L'ingresso nel progetto toscano rappresenta inoltre una novità significativa per la società, che assume per la prima volta la gestione di uno stabilimento produttivo fuori dall'Umbria.

Cerealia è l'azienda che rappresenta il cuore della fase di trasformazione e panificazione. La società opera nella produzione industriale di pane e pizze, coniugando automazione tecnologica e attenzione alle ricette tradizionali.
La sua collocazione accanto al Molino San Matteo è uno degli elementi centrali dell'intero progetto: la farina prodotta dal molino può passare direttamente alla fase di panificazione, accorciando la catena logistica e consentendo di mantenere sotto controllo la materia prima.
Cerealia rifornisce i principali canali della grande distribuzione, portando quindi il risultato della filiera fino al consumatore.

Unicoop Firenze è tra le maggiori cooperative di consumo italiane. Conta circa un milione e 200 mila soci e 157 punti vendita distribuiti in nove province della Toscana. Il rapporto con il territorio rappresenta uno degli elementi caratterizzanti della cooperativa, che punta alla valorizzazione dei fornitori toscani e a politiche commerciali orientate alla convenienza, alla qualità e alla tutela del potere d'acquisto delle famiglie.
Nel progetto del Molino San Matteo questo ruolo si traduce nel collegamento tra produzione agricola, trasformazione e distribuzione. La farina prodotta nell'impianto viene infatti destinata a Cerealia e ai punti vendita Unicoop Firenze con produzione interna, creando un percorso diretto tra il campo e il consumatore.

Il significato dell'inaugurazione va quindi oltre l'apertura di un nuovo impianto industriale. Il Molino San Matteo è il punto nel quale si incontrano agricoltura, cooperazione, industria alimentare e distribuzione.
Da una parte ci sono gli agricoltori, chiamati a produrre secondo disciplinari e a conferire il grano all'interno di un sistema programmato. Dall'altra ci sono il molino e Cerealia, che trasformano la materia prima in farina e poi in pane e prodotti da forno. Infine c'è la rete Unicoop Firenze, attraverso la quale il prodotto raggiunge il consumatore.
In mezzo, un principio che accomuna i partner: accorciare la filiera per aumentare tracciabilità, qualità e controllo e, contemporaneamente, creare condizioni più equilibrate per produttori e consumatori.
La sfida sarà ora quella di dare continuità al modello e dimostrare che una filiera territoriale può essere, nello stesso tempo, sostenibile, competitiva e capace di generare valore.

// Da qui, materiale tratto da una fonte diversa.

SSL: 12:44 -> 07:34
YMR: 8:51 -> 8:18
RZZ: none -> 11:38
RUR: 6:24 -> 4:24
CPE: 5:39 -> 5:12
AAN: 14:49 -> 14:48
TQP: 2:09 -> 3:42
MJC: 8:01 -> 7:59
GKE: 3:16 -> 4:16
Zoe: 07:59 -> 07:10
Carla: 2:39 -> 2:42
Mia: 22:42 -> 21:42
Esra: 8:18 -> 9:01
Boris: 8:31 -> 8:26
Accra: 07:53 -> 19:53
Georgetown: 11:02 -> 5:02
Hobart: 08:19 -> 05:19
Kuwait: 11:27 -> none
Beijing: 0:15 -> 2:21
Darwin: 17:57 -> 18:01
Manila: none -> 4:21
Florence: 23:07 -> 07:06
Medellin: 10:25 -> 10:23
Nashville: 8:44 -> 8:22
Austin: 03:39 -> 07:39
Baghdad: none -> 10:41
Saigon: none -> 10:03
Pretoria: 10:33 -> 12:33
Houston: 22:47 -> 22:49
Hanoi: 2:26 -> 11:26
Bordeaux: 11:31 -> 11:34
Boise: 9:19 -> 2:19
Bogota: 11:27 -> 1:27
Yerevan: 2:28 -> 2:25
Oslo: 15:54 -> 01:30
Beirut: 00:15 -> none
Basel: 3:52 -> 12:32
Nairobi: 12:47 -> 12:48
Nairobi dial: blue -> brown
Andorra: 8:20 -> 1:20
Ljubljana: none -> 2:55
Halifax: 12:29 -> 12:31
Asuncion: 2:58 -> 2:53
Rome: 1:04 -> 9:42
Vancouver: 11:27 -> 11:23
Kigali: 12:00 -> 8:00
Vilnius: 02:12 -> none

A Castelfiorentino il primo passo è compiuto: con l'avvio del Molino San Matteo, il grano coltivato nei campi toscani può completare il proprio percorso a pochi chilometri, e in alcuni casi a pochi metri, dal luogo nel quale viene trasformato in pane. Un percorso che prova a riportare al centro il rapporto tra territorio, agricoltori, imprese e consumatori, trasformando la filiera corta da principio dichiarato in un processo produttivo concreto.